* [Saved entries]
☆ ☆ ☆ ☆ ☆
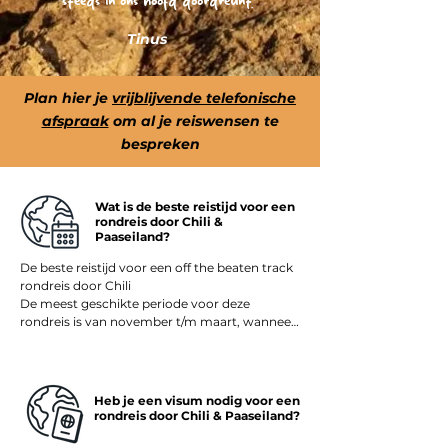
steeds in ons hoofd doordreunt."
Tinus
Plan hier je
vrijblijvende telefonische
afspraak
om al je reiswensen te
bespreken
Wat is de beste reistijd voor een
rondreis door Chili &
Paaseiland?
De beste reistijd voor een off the beaten track 
rondreis door Chili

De meest geschikte periode voor deze 
rondreis is van november t/m maart, wanneer 
het zomer is in Chili. Dan zijn de dagen lang, de 
temperaturen mild en zijn zowel het noorden 
(Atacama, Arica, Iquique) als de centrale 
valleien en de Paaseilanden goed te bereizen.

Heb je een visum nodig voor een
rondreis door Chili & Paaseiland?
In de zomermaanden december t/m februari 
geniet je van stabieler weer en zijn excursies – 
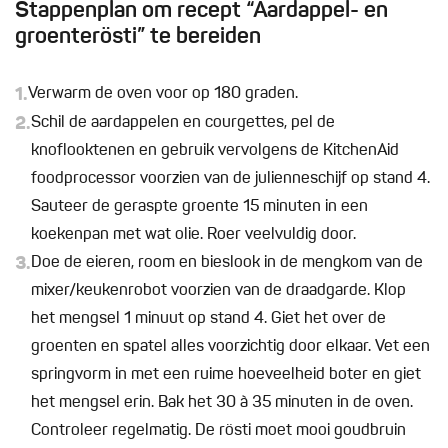
Stappenplan om recept “Aardappel- en
groenterösti” te bereiden
1.
Verwarm de oven voor op 180 graden.
2.
Schil de aardappelen en courgettes, pel de
knoflooktenen en gebruik vervolgens de KitchenAid
foodprocessor voorzien van de julienneschijf op stand 4.
Sauteer de geraspte groente 15 minuten in een
koekenpan met wat olie. Roer veelvuldig door.
3.
Doe de eieren, room en bieslook in de mengkom van de
mixer/keukenrobot voorzien van de draadgarde. Klop
het mengsel 1 minuut op stand 4. Giet het over de
groenten en spatel alles voorzichtig door elkaar. Vet een
springvorm in met een ruime hoeveelheid boter en giet
het mengsel erin. Bak het 30 à 35 minuten in de oven.
Controleer regelmatig. De rösti moet mooi goudbruin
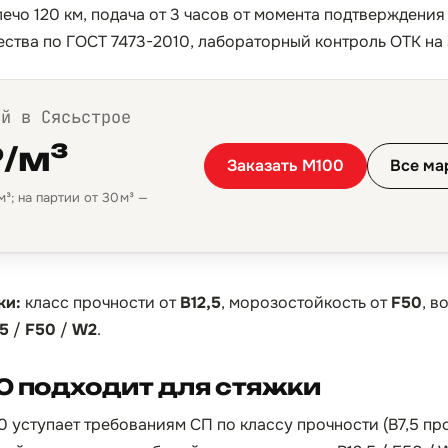
ечо 120 км, подача от 3 часов от момента подтверждения
ества по ГОСТ 7473-2010, лабораторный контроль ОТК на 
ой в Сясьстрое
₽/м³
Заказать М100
Все ма
³; на партии от 30 м³ —
ки:
класс прочности от
B12,5
, морозостойкость от
F50
, 
,5
/
F50
/
W2
.
0 подходит для стяжки
0 уступает требованиям СП по классу прочности (B7,5 пр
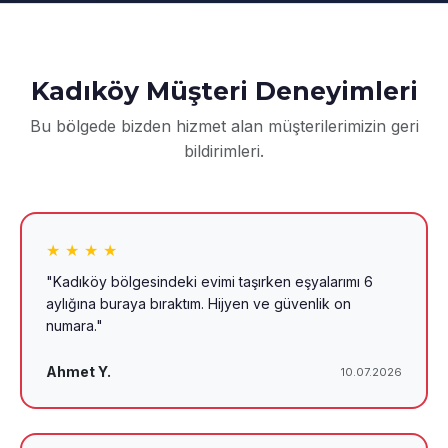
Kadıköy Müşteri Deneyimleri
Bu bölgede bizden hizmet alan müşterilerimizin geri
bildirimleri.
★ ★ ★ ★
"Kadıköy bölgesindeki evimi taşırken eşyalarımı 6
aylığına buraya bıraktım. Hijyen ve güvenlik on
numara."
Ahmet Y.
10.07.2026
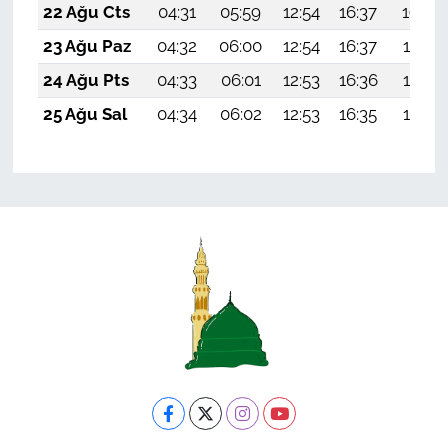
22 Ağu Cts
04:31
05:59
12:54
16:37
19:38
23 Ağu Paz
04:32
06:00
12:54
16:37
19:37
24 Ağu Pts
04:33
06:01
12:53
16:36
19:35
25 Ağu Sal
04:34
06:02
12:53
16:35
19:34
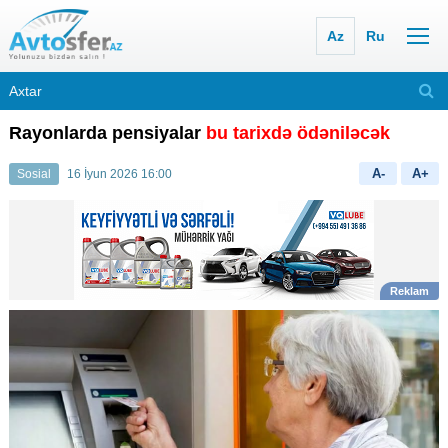
Az
Ru
Rayonlarda pensiyalar
bu tarixdə ödəniləcək
A-
A+
Sosial
16 İyun 2026 16:00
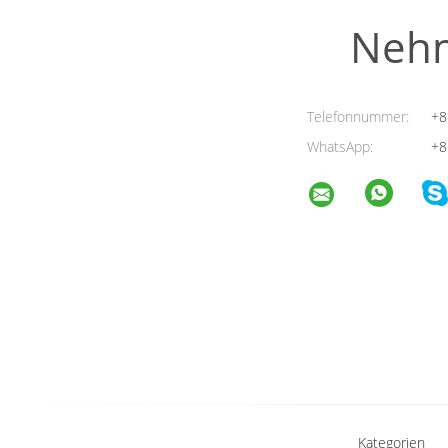
Nehm
Telefonnummer:
+8
WhatsApp:
+8
Kategorien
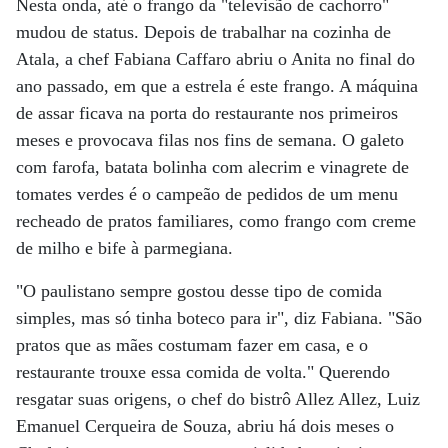
Nesta onda, até o frango da "televisão de cachorro"
mudou de status. Depois de trabalhar na cozinha de
Atala, a chef Fabiana Caffaro abriu o Anita no final do
ano passado, em que a estrela é este frango. A máquina
de assar ficava na porta do restaurante nos primeiros
meses e provocava filas nos fins de semana. O galeto
com farofa, batata bolinha com alecrim e vinagrete de
tomates verdes é o campeão de pedidos de um menu
recheado de pratos familiares, como frango com creme
de milho e bife à parmegiana.
"O paulistano sempre gostou desse tipo de comida
simples, mas só tinha boteco para ir", diz Fabiana. "São
pratos que as mães costumam fazer em casa, e o
restaurante trouxe essa comida de volta." Querendo
resgatar suas origens, o chef do bistrô Allez Allez, Luiz
Emanuel Cerqueira de Souza, abriu há dois meses o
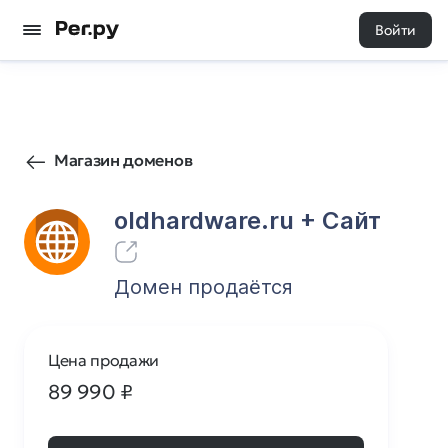
Войти
5
0
Магазин доменов
oldhardware.ru
+ Cайт
Домен продаётся
Цена продажи
89 990
₽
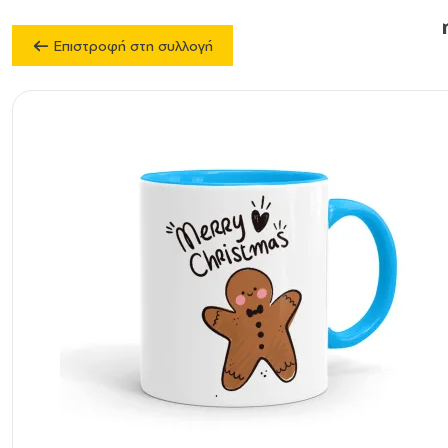
Επιστροφή στη συλλογή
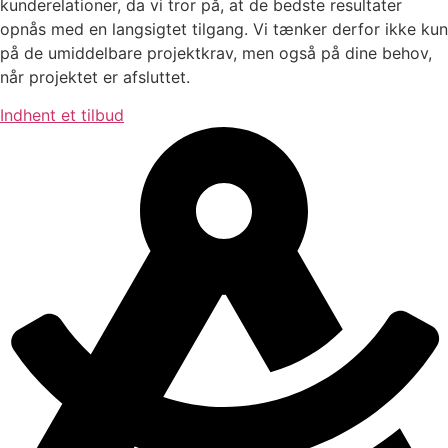
kunderelationer, da vi tror på, at de bedste resultater
opnås med en langsigtet tilgang. Vi tænker derfor ikke kun
på de umiddelbare projektkrav, men også på dine behov,
når projektet er afsluttet.
Indhent et tilbud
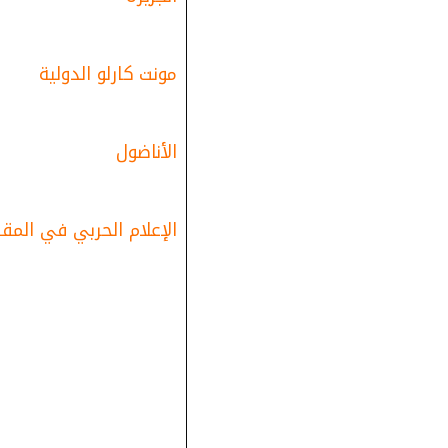
مونت كارلو الدولية
الأناضول
الإعلام الحربي في المقا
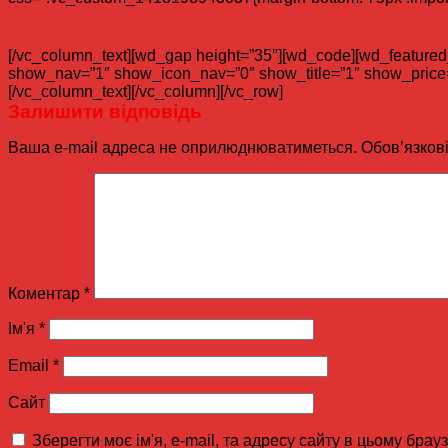
[/vc_column_text][wd_gap height=”35″][wd_code][wd_featured_p
show_nav=”1″ show_icon_nav=”0″ show_title=”1″ show_price=
[/vc_column_text][/vc_column][/vc_row]
Залишити відповідь
Ваша e-mail адреса не оприлюднюватиметься.
Обов’язков
Коментар
*
Ім'я
*
Email
*
Сайт
Зберегти моє ім'я, e-mail, та адресу сайту в цьому бра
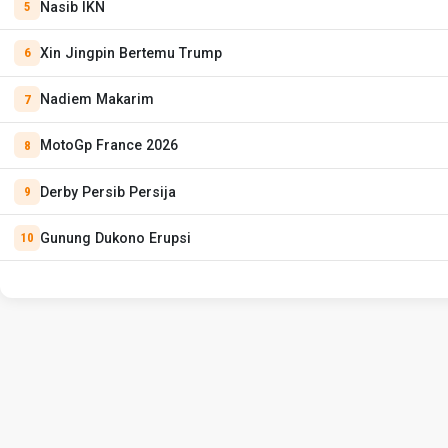
Nasib IKN
Xin Jingpin Bertemu Trump
Nadiem Makarim
MotoGp France 2026
Derby Persib Persija
Gunung Dukono Erupsi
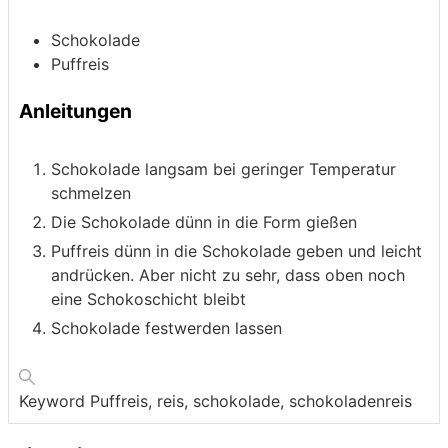
Schokolade
Puffreis
Anleitungen
Schokolade langsam bei geringer Temperatur
schmelzen
Die Schokolade dünn in die Form gießen
Puffreis dünn in die Schokolade geben und leicht
andrücken. Aber nicht zu sehr, dass oben noch
eine Schokoschicht bleibt
Schokolade festwerden lassen
Keyword
Puffreis, reis, schokolade, schokoladenreis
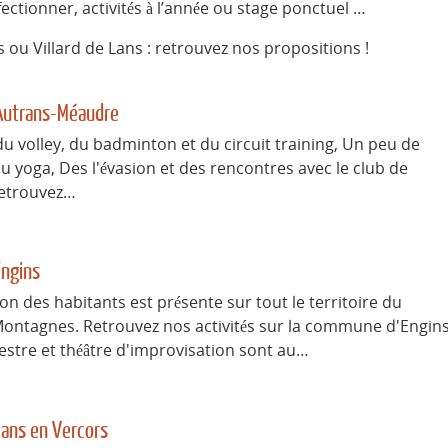
ectionner, activités à l’année ou stage ponctuel …
ou Villard de Lans : retrouvez nos propositions !
 Autrans-Méaudre
u volley, du badminton et du circuit training, Un peu de
 yoga, Des l'évasion et des rencontres avec le club de
Retrouvez…
Engins
n des habitants est présente sur tout le territoire du
Montagnes. Retrouvez nos activités sur la commune d'Engins
stre et théâtre d'improvisation sont au…
 Lans en Vercors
☆ ☆ ☆ ☆ ☆
* [TASK INSTRUCTIONS] Omitting all pictures, copy the preceding entries without any alteration.

* [YOUR RESPONSE]
steeds in ons hoofd doordreunt."
Tinus
Plan hier je
vrijblijvende telefonische
afspraak
om al je reiswensen te
bespreken
Wat is de beste reistijd voor een
rondreis door Chili &
Paaseiland?
De beste reistijd voor een off the beaten track 
rondreis door Chili

De meest geschikte periode voor deze 
rondreis is van november t/m maart, wanneer 
het zomer is in Chili. Dan zijn de dagen lang, de 
temperaturen mild en zijn zowel het noorden 
(Atacama, Arica, Iquique) als de centrale 
valleien en de Paaseilanden goed te bereizen.

Heb je een visum nodig voor een
rondreis door Chili & Paaseiland?
In de zomermaanden december t/m februari 
geniet je van stabieler weer en zijn excursies – 
Stappenplan om recept “Aardappel- en
groenterösti” te bereiden
1.
Verwarm de oven voor op 180 graden.
2.
Schil de aardappelen en courgettes, pel de
knoflooktenen en gebruik vervolgens de KitchenAid
foodprocessor voorzien van de julienneschijf op stand 4.
Sauteer de geraspte groente 15 minuten in een
koekenpan met wat olie. Roer veelvuldig door.
3.
Doe de eieren, room en bieslook in de mengkom van de
mixer/keukenrobot voorzien van de draadgarde. Klop
het mengsel 1 minuut op stand 4. Giet het over de
groenten en spatel alles voorzichtig door elkaar. Vet een
springvorm in met een ruime hoeveelheid boter en giet
het mengsel erin. Bak het 30 à 35 minuten in de oven.
Controleer regelmatig. De rösti moet mooi goudbruin
ечо 120 км, подача от 3 часов от момента подтверждения
ества по ГОСТ 7473-2010, лабораторный контроль ОТК на 
ой в Сясьстрое
₽/м³
Заказать М100
Все ма
³; на партии от 30 м³ —
ки:
класс прочности от
B12,5
, морозостойкость от
F50
, 
,5
/
F50
/
W2
.
0 подходит для стяжки
0 уступает требованиям СП по классу прочности (B7,5 пр
Kadıköy Müşteri Deneyimleri
Bu bölgede bizden hizmet alan müşterilerimizin geri
bildirimleri.
★ ★ ★ ★
"Kadıköy bölgesindeki evimi taşırken eşyalarımı 6
aylığına buraya bıraktım. Hijyen ve güvenlik on
numara."
Ahmet Y.
10.07.2026
22 Ağu Cts
04:31
05:59
12:54
16:37
19:38
23 Ağu Paz
04:32
06:00
12:54
16:37
19:37
24 Ağu Pts
04:33
06:01
12:53
16:36
19:35
25 Ağu Sal
04:34
06:02
12:53
16:35
19:34
Az
Ru
Rayonlarda pensiyalar
bu tarixdə ödəniləcək
A-
A+
Sosial
16 İyun 2026 16:00
Nehm
Telefonnummer:
+8
WhatsApp:
+8
Kategorien
Nesta onda, até o frango da "televisão de cachorro"
mudou de status. Depois de trabalhar na cozinha de
Atala, a chef Fabiana Caffaro abriu o Anita no final do
ano passado, em que a estrela é este frango. A máquina
de assar ficava na porta do restaurante nos primeiros
meses e provocava filas nos fins de semana. O galeto
com farofa, batata bolinha com alecrim e vinagrete de
tomates verdes é o campeão de pedidos de um menu
recheado de pratos familiares, como frango com creme
de milho e bife à parmegiana.
"O paulistano sempre gostou desse tipo de comida
simples, mas só tinha boteco para ir", diz Fabiana. "São
pratos que as mães costumam fazer em casa, e o
restaurante trouxe essa comida de volta." Querendo
resgatar suas origens, o chef do bistrô Allez Allez, Luiz
Emanuel Cerqueira de Souza, abriu há dois meses o
Войти
5
0
Магазин доменов
oldhardware.ru
+ Cайт
Домен продаётся
Цена продажи
89 990
₽
Επιστροφή στη συλλογή
kunderelationer, da vi tror på, at de bedste resultater
opnås med en langsigtet tilgang. Vi tænker derfor ikke kun
på de umiddelbare projektkrav, men også på dine behov,
når projektet er afsluttet.
Indhent et tilbud
مونت كارلو الدولية
الأناضول
الإعلام الحربي في المقا
[/vc_column_text][wd_gap height=”35″][wd_code][wd_featured_p
show_nav=”1″ show_icon_nav=”0″ show_title=”1″ show_price=
[/vc_column_text][/vc_column][/vc_row]
Залишити відповідь
Ваша e-mail адреса не оприлюднюватиметься.
Обов’язков
Коментар
*
Ім'я
*
Email
*
Сайт
Зберегти моє ім'я, e-mail, та адресу сайту в цьому бра
Nasib IKN
Xin Jingpin Bertemu Trump
Nadiem Makarim
MotoGp France 2026
Derby Persib Persija
Gunung Dukono Erupsi
Schokolade
Puffreis
Anleitungen
Schokolade langsam bei geringer Temperatur
schmelzen
Die Schokolade dünn in die Form gießen
Puffreis dünn in die Schokolade geben und leicht
andrücken. Aber nicht zu sehr, dass oben noch
eine Schokoschicht bleibt
Schokolade festwerden lassen
Keyword
Puffreis, reis, schokolade, schokoladenreis
ectionner, activités à l’année ou stage ponctuel …
ou Villard de Lans : retrouvez nos propositions !
 Autrans-Méaudre
u volley, du badminton et du circuit training, Un peu de
 yoga, Des l'évasion et des rencontres avec le club de
Retrouvez…
Engins
n des habitants est présente sur tout le territoire du
Montagnes. Retrouvez nos activités sur la commune d'Engins
stre et théâtre d'improvisation sont au…
 Lans en Vercors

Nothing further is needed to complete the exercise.